AbstractSwarms in Central Utah are situated in the complex transition between the Basin and Range (BR) province and the Colorado Plateau. Transecting transverse structures, volcanic deposits, and hydrothermal systems complicate the extensional BR horst and graben structures and provide a multitude of plausible triggering mechanisms. Revisiting the catalog of the University of Utah Seismograph Stations (1981–2022), we analyze spatio‐temporal patterns and characteristic features of seismic sequences. Swarms with alternating seismicity rates, bursts, and longer swarms with persistent moment release exhibit a remarkable diversity in temporal evolution. Swarm durations do not scale with cumulative seismic moment: swarms lasting less than 1 day can have similar cumulative seismic moments as month‐long swarms. We observe stationary swarms re‐occurring for years (e.g., Mineral Mountains), as well as singular swarms in low‐seismicity areas (e.g., activating a local structure in Milford, 2021).
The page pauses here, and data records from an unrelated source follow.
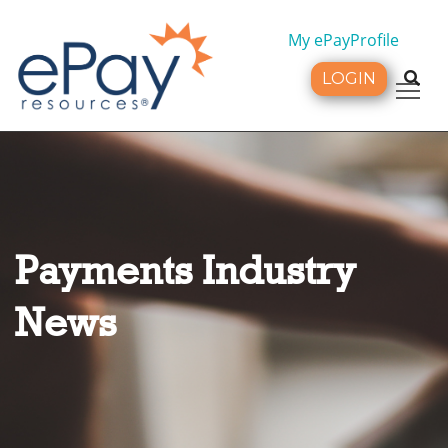
My ePayProfile
LOGIN
Tog
Payments Industry
News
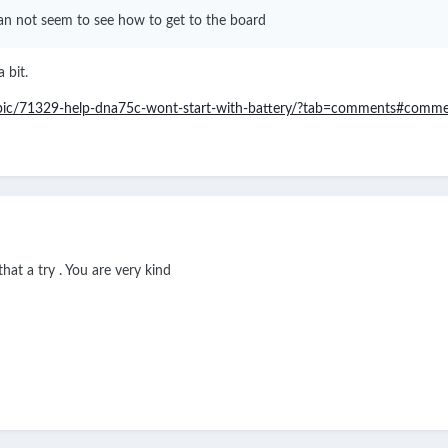
 can not seem to see how to get to the board
 bit.
opic/71329-help-dna75c-wont-start-with-battery/?tab=comments#comm
hat a try . You are very kind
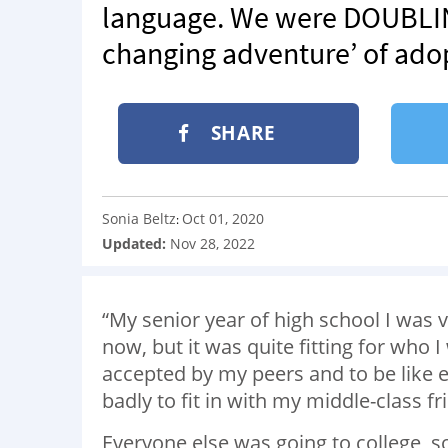
language. We were DOUBLING 
changing adventure’ of ado
SHARE
Sonia Beltz
Oct 01, 2020
:
Updated:
Nov 28, 2022
“My senior year of high school I was vo
now, but it was quite fitting for who 
accepted by my peers and to be like 
badly to fit in with my middle-class fr
Everyone else was going to college, s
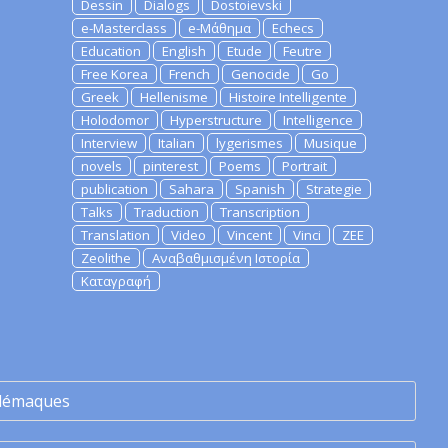
Dessin
Dialogs
Dostoievski
e-Masterclass
e-Μάθημα
Echecs
Education
English
Etude
Feutre
Free Korea
French
Genocide
Go
Greek
Hellenisme
Histoire Intelligente
Holodomor
Hyperstructure
Intelligence
Interview
Italian
lygerismes
Musique
novels
pinterest
Poems
Portrait
publication
Sahara
Spanish
Strategie
Talks
Traduction
Transcription
Translation
Video
Vincent
Vinci
ZEE
Zeolithe
Αναβαθμισμένη Ιστορία
Καταγραφή
lémaques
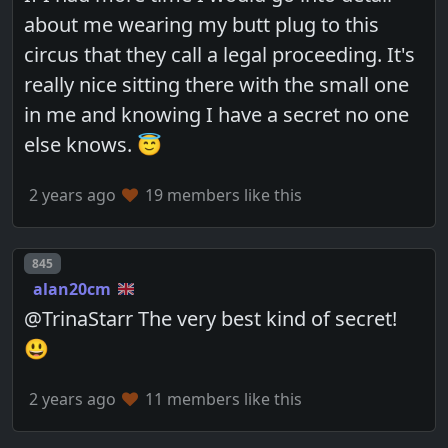
about me wearing my butt plug to this
circus that they call a legal proceeding. It's
really nice sitting there with the small one
in me and knowing I have a secret no one
else knows. 😇
2 years ago
19 members like this
Post number
845
alan20cm
@TrinaStarr The very best kind of secret!
😃
2 years ago
11 members like this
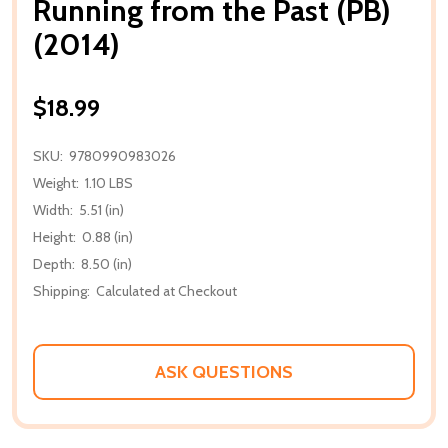
Running from the Past (PB)
(2014)
$18.99
SKU:
9780990983026
Weight:
1.10 LBS
Width:
5.51 (in)
Height:
0.88 (in)
Depth:
8.50 (in)
Shipping:
Calculated at Checkout
ASK QUESTIONS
The swarms show a pronounced heterogeneity in triggering and driving mechanisms, observed in the detailed analysis of exemplary sequences (detections, relocations, moment tensors, waveform‐based clustering, and repeater analysis). The 2022 Sevier Valley sequence activated a BR‐related normal fault, the first resolved fault plane in the valley since 1983. The 2011 Circleville sequence is interpreted as a swarm triggered by mainshock‐aftershock activity characterized by increasing magnitudes, changing rupture mechanisms, and a concentration of highly similar events in the second part of the sequence. By jointly discussing exemplary sequences and catalog statistics, we draw a comprehensive picture of swarm activity and its relation to geothermal and tectonic activity.